Computer science is always good at any point and being a I.T person is also good professionally so if you are moving from your track then it is really a good decision for you.


----------



## Seagull (7 Oct 2013)

What area of IT are you wanting to move into? Most answers seem to have automatically assumed developer/programmer. There are a lot more aspects to IT than just coding. There's the whole infrastructure/networks arena for example.


----------



## RichInSpirit (7 Oct 2013)

I wrote a program in QuickBasic years ago. 
I applied for a programming job earlier in the year after talking to a fellow in a pub one night.
But i was hunted by the HR manager in the company because i didn't have a computer science degree.  I even offered to work as an intern.
The computer science degree or higher is handy all right.


----------



## mike79 (13 Aug 2014)

Hi all,

I am looking to get some recommendations for a part-time programming course:

I'm  between 2 at the moment, one from NCIRL and one with IBAT. The NCIRL  sounds like the more advanced of the 2 with a price tag to match.

My question is: in reality, how much weight is put on a qualification?

My  overall intention is to work in the software development arena -  specializing in Ruby on Rails and Python. The courses in question will  teach me MySQL, Java etc - and I feel that a bit of paper backing me up  will do no harm to my chances of landing a good gig. 

Any thoughts? (and thanks for your help)

Additional Info:

This thread is the most informative thing I've found on the state of programming in Ireland so far. 

Further information to the above post:

Basically, I'm looking for a career change (currently I'm corporate). I seem to be getting mixed signals on the state of the jobs market in programming right now. Some friends of mine would almost have you think I could just learn Ruby on Rails / Python combined with the limited knowledge of other languages I have now and walk into a job.

Now this thread has me thinking I'll have to spend the next number of years and a chunk of cash getting a masters; all the while building up my portfolio of work, then get grilled by ultra-tech-nerds in order to get something half decent. 

Or just do tutorials and a portfolio in my own time and get a well remunerated position.

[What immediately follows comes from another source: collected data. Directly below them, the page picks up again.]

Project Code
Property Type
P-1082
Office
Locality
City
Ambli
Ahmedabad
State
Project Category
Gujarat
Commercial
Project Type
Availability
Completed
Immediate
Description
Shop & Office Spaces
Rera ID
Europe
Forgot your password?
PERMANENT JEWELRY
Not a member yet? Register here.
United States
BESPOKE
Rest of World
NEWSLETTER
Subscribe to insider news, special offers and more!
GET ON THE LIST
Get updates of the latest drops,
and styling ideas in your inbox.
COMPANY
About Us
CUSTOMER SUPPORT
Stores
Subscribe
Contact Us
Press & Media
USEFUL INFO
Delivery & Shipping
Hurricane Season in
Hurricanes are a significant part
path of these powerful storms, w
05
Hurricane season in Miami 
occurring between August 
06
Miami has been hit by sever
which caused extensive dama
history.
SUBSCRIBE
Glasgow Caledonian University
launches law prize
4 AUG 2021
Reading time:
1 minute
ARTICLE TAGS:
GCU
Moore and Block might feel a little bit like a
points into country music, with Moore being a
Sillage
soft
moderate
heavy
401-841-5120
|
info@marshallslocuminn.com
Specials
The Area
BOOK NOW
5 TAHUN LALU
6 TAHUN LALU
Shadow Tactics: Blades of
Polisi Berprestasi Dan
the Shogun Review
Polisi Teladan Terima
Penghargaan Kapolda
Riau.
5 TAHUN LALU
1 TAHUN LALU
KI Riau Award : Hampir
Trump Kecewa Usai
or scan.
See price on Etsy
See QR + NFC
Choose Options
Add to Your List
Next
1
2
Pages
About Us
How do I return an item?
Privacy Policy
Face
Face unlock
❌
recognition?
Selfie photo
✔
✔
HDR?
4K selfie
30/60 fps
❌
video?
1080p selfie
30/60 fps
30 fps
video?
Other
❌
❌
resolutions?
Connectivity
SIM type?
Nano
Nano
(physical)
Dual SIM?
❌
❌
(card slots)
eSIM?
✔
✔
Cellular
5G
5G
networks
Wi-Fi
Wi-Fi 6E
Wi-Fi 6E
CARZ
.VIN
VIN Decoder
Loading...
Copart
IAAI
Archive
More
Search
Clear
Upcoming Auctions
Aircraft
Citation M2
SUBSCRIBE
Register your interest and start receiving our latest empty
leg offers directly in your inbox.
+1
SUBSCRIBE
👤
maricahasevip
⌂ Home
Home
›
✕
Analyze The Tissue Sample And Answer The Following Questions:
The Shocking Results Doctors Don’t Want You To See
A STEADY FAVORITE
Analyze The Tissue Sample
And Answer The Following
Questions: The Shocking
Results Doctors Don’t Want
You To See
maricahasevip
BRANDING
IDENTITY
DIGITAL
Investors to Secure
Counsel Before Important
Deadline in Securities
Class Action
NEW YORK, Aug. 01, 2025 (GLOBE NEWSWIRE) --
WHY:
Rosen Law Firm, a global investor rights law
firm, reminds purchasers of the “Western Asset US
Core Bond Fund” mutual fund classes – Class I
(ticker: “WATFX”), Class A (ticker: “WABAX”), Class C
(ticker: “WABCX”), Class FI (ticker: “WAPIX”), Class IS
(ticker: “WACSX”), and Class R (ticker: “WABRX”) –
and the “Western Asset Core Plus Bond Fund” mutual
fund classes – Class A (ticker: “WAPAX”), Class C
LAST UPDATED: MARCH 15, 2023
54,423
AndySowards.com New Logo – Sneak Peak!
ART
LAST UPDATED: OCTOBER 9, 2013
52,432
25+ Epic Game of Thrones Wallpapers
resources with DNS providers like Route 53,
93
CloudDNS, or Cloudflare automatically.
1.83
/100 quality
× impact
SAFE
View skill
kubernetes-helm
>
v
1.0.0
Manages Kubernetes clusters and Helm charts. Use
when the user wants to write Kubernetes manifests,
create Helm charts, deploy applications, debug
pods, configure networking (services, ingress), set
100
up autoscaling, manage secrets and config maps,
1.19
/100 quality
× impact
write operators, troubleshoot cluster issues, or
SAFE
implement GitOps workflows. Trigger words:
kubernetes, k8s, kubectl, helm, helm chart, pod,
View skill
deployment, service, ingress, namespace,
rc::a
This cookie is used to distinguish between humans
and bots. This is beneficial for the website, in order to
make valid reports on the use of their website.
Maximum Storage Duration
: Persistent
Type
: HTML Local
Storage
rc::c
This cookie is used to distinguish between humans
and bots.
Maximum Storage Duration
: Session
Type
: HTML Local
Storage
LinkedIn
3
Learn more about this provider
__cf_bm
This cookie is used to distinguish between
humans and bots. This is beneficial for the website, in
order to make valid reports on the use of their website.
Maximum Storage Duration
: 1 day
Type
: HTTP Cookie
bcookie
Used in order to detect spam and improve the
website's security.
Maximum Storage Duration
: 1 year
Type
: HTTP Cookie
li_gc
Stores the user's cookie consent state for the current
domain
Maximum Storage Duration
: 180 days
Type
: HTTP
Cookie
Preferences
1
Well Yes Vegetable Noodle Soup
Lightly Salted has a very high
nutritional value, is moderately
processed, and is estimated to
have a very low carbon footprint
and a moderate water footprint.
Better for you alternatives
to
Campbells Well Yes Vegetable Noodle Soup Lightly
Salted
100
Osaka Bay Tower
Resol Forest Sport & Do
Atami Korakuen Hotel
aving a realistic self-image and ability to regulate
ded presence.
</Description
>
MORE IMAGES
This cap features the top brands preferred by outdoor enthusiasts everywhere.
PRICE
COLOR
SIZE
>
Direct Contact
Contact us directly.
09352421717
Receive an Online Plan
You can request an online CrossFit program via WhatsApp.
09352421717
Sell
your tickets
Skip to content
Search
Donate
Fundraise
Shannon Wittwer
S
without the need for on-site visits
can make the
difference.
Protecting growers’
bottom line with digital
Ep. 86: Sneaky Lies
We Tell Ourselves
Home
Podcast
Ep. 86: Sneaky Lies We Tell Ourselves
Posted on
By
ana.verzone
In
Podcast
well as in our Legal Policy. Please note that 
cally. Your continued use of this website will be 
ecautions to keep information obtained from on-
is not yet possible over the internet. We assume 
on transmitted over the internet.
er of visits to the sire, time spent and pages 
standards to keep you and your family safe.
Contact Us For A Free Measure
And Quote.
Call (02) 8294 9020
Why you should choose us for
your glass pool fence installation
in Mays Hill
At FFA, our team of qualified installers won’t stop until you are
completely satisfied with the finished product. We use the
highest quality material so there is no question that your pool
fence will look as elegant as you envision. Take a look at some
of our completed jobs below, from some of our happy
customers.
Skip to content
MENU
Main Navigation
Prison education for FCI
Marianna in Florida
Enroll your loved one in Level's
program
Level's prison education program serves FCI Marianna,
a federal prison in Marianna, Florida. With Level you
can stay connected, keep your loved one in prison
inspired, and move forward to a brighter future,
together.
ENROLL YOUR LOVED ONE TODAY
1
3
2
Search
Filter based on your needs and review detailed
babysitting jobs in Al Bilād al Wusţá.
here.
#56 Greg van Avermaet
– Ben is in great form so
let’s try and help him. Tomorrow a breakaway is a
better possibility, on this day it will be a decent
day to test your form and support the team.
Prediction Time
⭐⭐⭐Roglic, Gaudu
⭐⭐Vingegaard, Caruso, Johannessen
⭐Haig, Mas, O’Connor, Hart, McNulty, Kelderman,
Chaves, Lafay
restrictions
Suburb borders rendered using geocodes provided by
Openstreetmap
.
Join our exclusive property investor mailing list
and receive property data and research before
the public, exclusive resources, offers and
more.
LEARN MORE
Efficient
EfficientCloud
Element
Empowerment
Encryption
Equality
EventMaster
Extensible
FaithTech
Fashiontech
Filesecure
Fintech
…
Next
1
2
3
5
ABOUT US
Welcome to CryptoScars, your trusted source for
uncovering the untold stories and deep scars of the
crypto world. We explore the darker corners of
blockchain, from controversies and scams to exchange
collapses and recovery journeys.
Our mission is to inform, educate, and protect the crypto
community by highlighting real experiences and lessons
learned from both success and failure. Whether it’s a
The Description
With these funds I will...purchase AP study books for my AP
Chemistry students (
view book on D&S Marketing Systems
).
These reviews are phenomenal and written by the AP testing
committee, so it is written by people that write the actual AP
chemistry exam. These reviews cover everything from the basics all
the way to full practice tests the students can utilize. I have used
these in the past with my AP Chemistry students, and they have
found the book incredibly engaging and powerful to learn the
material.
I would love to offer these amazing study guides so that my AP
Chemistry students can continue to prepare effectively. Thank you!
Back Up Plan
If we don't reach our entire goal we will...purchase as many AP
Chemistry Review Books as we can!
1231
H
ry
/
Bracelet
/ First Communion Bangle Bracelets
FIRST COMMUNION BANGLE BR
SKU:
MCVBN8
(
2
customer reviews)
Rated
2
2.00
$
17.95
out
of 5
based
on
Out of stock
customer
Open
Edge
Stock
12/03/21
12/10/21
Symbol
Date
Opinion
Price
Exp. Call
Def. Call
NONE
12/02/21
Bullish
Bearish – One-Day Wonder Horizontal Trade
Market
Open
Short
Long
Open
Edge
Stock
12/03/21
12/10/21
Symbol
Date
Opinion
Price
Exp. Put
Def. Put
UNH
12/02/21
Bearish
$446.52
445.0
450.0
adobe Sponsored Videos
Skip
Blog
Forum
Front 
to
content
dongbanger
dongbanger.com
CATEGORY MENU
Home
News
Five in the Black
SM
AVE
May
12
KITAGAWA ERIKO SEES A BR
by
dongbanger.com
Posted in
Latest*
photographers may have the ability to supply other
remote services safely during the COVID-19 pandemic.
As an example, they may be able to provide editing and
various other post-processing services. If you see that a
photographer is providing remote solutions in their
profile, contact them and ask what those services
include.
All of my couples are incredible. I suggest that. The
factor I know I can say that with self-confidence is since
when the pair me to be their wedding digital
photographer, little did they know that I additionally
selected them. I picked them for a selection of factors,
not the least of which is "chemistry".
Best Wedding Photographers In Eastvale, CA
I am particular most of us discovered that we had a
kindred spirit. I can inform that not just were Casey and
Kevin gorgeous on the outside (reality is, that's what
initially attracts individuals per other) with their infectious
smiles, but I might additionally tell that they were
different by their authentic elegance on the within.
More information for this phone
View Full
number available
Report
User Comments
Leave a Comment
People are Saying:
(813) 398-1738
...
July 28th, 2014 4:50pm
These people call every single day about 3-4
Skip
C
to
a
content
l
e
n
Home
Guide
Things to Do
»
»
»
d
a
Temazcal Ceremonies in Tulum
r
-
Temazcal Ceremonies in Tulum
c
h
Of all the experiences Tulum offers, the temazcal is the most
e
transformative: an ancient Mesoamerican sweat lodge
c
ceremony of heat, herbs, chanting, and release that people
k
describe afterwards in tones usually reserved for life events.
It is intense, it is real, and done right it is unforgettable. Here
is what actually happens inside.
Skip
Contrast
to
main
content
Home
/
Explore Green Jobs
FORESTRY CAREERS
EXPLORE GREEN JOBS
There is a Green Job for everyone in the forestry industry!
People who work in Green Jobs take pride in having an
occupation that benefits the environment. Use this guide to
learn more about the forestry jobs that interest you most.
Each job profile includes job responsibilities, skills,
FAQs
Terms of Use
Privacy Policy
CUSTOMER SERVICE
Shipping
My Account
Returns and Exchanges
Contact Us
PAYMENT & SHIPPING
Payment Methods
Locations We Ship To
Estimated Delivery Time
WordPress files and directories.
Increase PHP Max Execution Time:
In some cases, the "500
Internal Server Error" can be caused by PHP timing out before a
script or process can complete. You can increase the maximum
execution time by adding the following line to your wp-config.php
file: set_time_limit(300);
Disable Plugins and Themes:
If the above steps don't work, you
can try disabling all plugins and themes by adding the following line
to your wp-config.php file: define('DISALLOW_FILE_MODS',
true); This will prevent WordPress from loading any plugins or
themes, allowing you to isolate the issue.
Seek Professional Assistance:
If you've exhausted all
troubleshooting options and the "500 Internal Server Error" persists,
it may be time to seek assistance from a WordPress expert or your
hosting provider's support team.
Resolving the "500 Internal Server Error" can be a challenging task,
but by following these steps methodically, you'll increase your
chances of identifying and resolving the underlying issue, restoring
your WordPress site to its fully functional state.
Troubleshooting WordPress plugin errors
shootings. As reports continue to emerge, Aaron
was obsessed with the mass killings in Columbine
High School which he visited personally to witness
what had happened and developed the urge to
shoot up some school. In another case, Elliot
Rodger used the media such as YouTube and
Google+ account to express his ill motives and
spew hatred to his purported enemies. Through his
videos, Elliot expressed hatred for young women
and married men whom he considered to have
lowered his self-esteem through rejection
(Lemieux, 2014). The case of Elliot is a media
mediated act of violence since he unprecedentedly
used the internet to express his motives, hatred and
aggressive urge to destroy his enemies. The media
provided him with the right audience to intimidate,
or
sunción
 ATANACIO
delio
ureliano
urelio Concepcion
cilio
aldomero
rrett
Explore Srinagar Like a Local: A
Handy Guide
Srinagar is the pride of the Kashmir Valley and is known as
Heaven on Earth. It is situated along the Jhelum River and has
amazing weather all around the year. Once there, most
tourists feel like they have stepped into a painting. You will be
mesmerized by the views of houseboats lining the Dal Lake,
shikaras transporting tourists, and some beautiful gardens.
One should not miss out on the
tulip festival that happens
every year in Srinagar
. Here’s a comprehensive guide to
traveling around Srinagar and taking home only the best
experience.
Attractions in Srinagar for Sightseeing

Which is it? 

Let me just say that I don't expect to do a course (probably this one: w w w ncirl .ie/Courses/Course-Details/course/Higher-Diploma-in-Science-in-Web-Technologies-HDSWTECH1) and walk into a €100k job - so would any of you think it reasonable to do such a course, combined with a reasonable portfolio of work and get a mid-developer role without too much tech-torture.

Just FYI, I have an interest in programming and have experience (not much) with C, Java, Wordpress and tweaking Javascript.

Thank you for any guideance you can provide.


----------



## Leo (13 Aug 2014)

mike79 said:


> My question is: in reality, how much weight is put on a qualification?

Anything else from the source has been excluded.